According to the Huffington Post and also reported in the International Business Times, Arizona state legislator Debbie Lesko has drafted a bill permitting non-religious employers to opt out of offering birth control coverage to their employees if they have a moral objection to it AND permitting those employers to ask their employees to prove they’re using birth control to treat things like acne, not to prevent pregnancy.
After “WTF?!” and “Really, AZ? Really?” here’s my question: Are men who have their families on their employer-sponsored healthcare plan going to be required to prove that their wives or daughters take contraception for reasons other than preventing pregnancy? Regardless, the ACLU is right: this is discrimination and a clear invasion of privacy. Even if you’re using contraception for reasons other than preventing pregnancy, an employer’s knowledge of your condition could lead that employer to deny you a promotion because he or she assumes you’ll be sick often, or assumes that once your condition gets better, you’ll want to have children. An employer could assume that a man whose wife or daughter uses contraception for any reason is going to miss work or not be able to function well at work because his family has medical issues.

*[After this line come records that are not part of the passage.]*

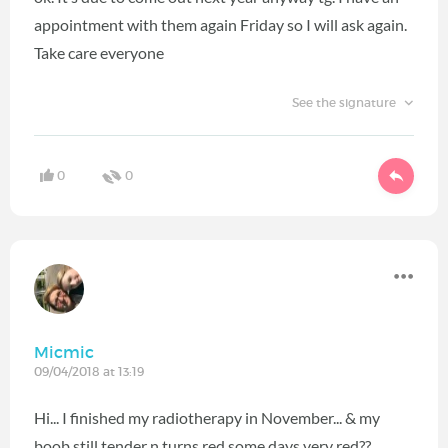
appointment with them again Friday so I will ask again.
Take care everyone
See the signature
0
0
Micmic
09/04/2018 at 13:19
Hi... I finished my radiotherapy in November... & my
boob still tender n turns red some days very red??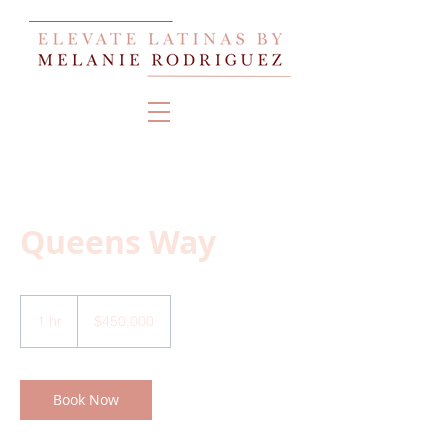
Queens Way
450,000
US
1 hr
1
$450,000
dollars
h
Book Now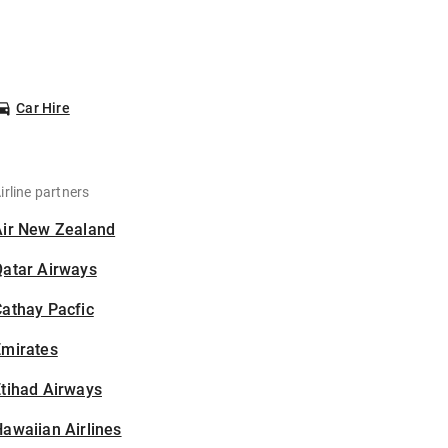
Car Hire
irline partners
Air New Zealand
Qatar Airways
athay Pacfic
Emirates
tihad Airways
awaiian Airlines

The sheer expense of not using contraception to prevent pregnancy should scare any employer–unless business owners intend to hire only men who sign a vow to never have children. (Because if you’re morally opposed to contraception, vasectomies are out. And if you think sex should only be used for procreation, I guess you would have to ask male employees to sign a purity vow. And fire men whose wives are past child-bearing age. And definitely cut those old heads off from Viagra coverage. But anyway…)  Not only are prenatal care and childbirth expensive, but also well-baby, well-child, and sick-child care. Parents lose a lot of time at work when their kids are sick.  Yes, health insurance is a perk that most companies won’t be required to offer until 2014, but isn’t it good for business when those employees come to work?
Maybe employers who don’t want to pay for contraception for the purpose of preventing pregnancy can afford men whose wives are intent on having many children. Or maybe their businesses can run without most of the college-educated people in this country–the women.